Today, President Biden is expected to sign executive orders to address the economic effects of the COVID-19 crisis. The orders include plans to expand the federal nutrition assistance program, pause federal debt payments for veterans, establish a $15 an hour minimum wage for federal employees and employees of contractors, and provide unemployment protections for workers.
Williams Institute research shows that LGBTQ people are disproportionately unemployed, food insecure, and living in poverty. According to data collected before the pandemic began, 9% of LGBT adults were unemployed, 27% experienced food insecurity, 22% were living in poverty. On all measures of economic stability, LGBTQ people of color fare worse than their white counterparts.
Deferment of debts could help many of the estimated 601,000 LGBT veterans in the U.S.
“While millions of Americans are suffering from the economic effects of the pandemic, our research shows that the recession has hit LGBTQ people particularly hard,” said Christy Mallory, legal director at the Williams Institute at UCLA. ““Before COVID-19, LGBT people were more likely than the general population to experience unemployment, poverty, and food insecurity, and the pandemic has likely only worsened those disparities.”

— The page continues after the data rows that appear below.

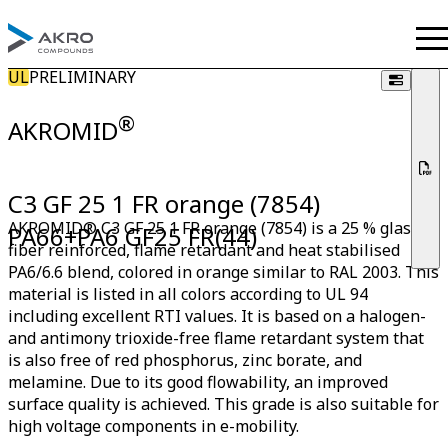
UL
PRELIMINARY
®
AKROMID
C3 GF 25 1 FR orange (7854)
AKROMID® C3 GF 25 1 FR orange (7854) is a 25 % glass
PA66+PA6 GF25 FR(44)
fiber reinforced, flame retardant and heat stabilised
PA6/6.6 blend, colored in orange similar to RAL 2003. This
material is listed in all colors according to UL 94
including excellent RTI values. It is based on a halogen-
and antimony trioxide-free flame retardant system that
is also free of red phosphorus, zinc borate, and
melamine. Due to its good flowability, an improved
surface quality is achieved. This grade is also suitable for
high voltage components in e-mobility.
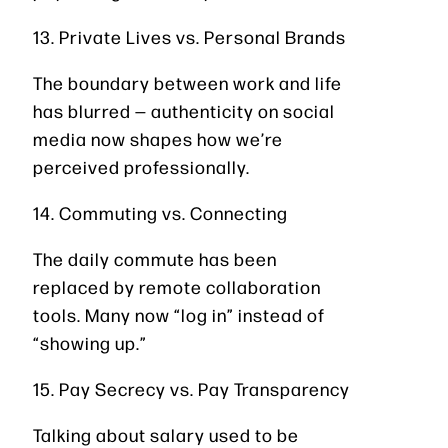
13. Private Lives vs. Personal Brands
The boundary between work and life
has blurred — authenticity on social
media now shapes how we’re
perceived professionally.
14. Commuting vs. Connecting
The daily commute has been
replaced by remote collaboration
tools. Many now “log in” instead of
“showing up.”
15. Pay Secrecy vs. Pay Transparency
Talking about salary used to be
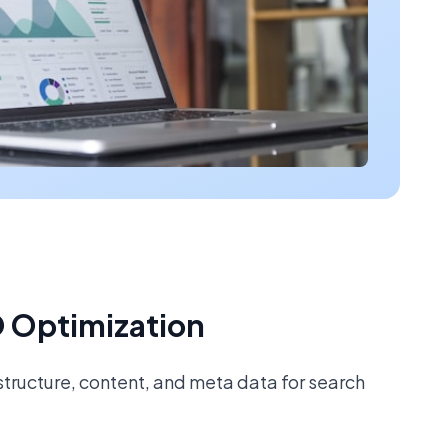
 Optimization
tructure, content, and meta data for search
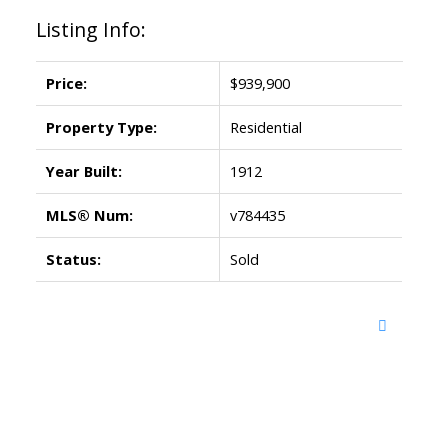
Listing Info:
Price:
$939,900
Property Type:
Residential
Year Built:
1912
MLS® Num:
v784435
Status:
Sold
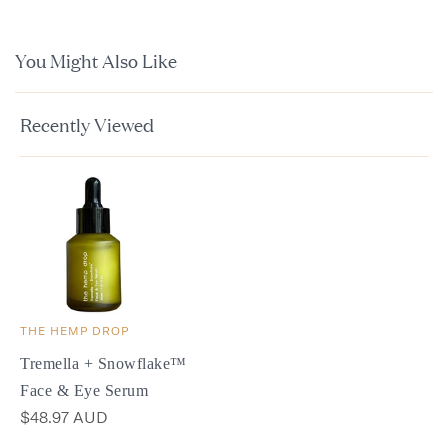
You Might Also Like
Recently Viewed
THE HEMP DROP
Tremella + Snowflake™
Face & Eye Serum
$48.97 AUD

Key findings from Williams Institute research related to today’s executive orders include
- Before the pandemic began, 27% of LGBT adults, more than 3 million, experienced food insecurity, including 38% of multiracial people, 37% of Black people, 32% of Latinx people, and 29% of American Indians and Alaskan Natives. One in four LGBT adults were enrolled in SNAP, but about one-third of food-insecure LGBT adults were living just above the SNAP threshold.
- One in three lesbian, bisexual or transgender women and one in five GBT men experienced food insecurity.
- One in five LGBT adults were already living in poverty. LGBT people of color are more likely to live in poverty than White LGBT people: 37% of Latino/a LGBT people, 32% of American Indian or Alaska Native LGBT people, 31% of Black LGBT people, 29% of Native Hawaiian or Pacific Islander LGBT people, 23% of Asian LGBT people, and 22% of multiracial LGBT people live in poverty, compared to 15% of white LGBT people.
- Prior to the pandemic, 9% of LGBT adults were unemployed compared to 5% of non-LGBT adults.
- There are an estimated 1 million LGBT workers age 16 and older in the U.S., including 7.1 million LGB workers and 1 million transgender workers.
- Over 200,000 LGBT employees work for the federal government.
- An estimated 22% of workers in the U.S. are employed by federal contractors.
- Raising the minimum wage nationally to $15 per hour would raise the wages of an estimated 5 million LGBT people and would lift 30,000 people in same-sex couples out of poverty.
- There are an estimated 601,000 LGBT veterans in the U.S., including 163,000 who identify as transgender.
- LGBT people and same-sex couples who are raising children are doing so with fewer economic resources than their non-LGBT counterparts.